→ Work request
Return the records that follow, unchanged and complete.

================================

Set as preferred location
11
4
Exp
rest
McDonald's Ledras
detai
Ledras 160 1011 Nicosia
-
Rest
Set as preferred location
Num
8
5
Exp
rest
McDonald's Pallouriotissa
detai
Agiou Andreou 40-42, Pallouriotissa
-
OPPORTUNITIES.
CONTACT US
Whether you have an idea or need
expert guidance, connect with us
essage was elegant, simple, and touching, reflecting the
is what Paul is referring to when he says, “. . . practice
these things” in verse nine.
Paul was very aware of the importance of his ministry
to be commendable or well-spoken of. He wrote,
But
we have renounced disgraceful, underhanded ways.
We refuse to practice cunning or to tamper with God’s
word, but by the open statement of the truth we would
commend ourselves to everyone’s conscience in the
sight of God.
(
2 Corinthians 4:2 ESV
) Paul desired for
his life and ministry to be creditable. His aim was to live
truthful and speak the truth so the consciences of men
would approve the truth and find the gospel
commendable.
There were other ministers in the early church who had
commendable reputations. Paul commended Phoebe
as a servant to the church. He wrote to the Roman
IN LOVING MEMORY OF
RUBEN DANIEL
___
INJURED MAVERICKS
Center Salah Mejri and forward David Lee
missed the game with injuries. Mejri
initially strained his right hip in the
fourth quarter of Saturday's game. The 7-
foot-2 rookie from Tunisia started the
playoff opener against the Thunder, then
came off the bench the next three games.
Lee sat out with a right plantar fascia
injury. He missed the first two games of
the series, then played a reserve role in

================================

→ Task response
Set as preferred location
11
4
Exp
rest
McDonald's Ledras
detai
Ledras 160 1011 Nicosia
-
Rest
Set as preferred location
Num
8
5
Exp
rest
McDonald's Pallouriotissa
detai
Agiou Andreou 40-42, Pallouriotissa
-
OPPORTUNITIES.
CONTACT US
Whether you have an idea or need
expert guidance, connect with us
essage was elegant, simple, and touching, reflecting the
is what Paul is referring to when he says, “. . . practice
these things” in verse nine.
Paul was very aware of the importance of his ministry
to be commendable or well-spoken of. He wrote,
But
we have renounced disgraceful, underhanded ways.
We refuse to practice cunning or to tamper with God’s
word, but by the open statement of the truth we would
commend ourselves to everyone’s conscience in the
sight of God.
(
2 Corinthians 4:2 ESV
) Paul desired for
his life and ministry to be creditable. His aim was to live
truthful and speak the truth so the consciences of men
would approve the truth and find the gospel
commendable.
There were other ministers in the early church who had
commendable reputations. Paul commended Phoebe
as a servant to the church. He wrote to the Roman
IN LOVING MEMORY OF
RUBEN DANIEL
___
INJURED MAVERICKS
Center Salah Mejri and forward David Lee
missed the game with injuries. Mejri
initially strained his right hip in the
fourth quarter of Saturday's game. The 7-
foot-2 rookie from Tunisia started the
playoff opener against the Thunder, then
came off the bench the next three games.
Lee sat out with a right plantar fascia
injury. He missed the first two games of
the series, then played a reserve role in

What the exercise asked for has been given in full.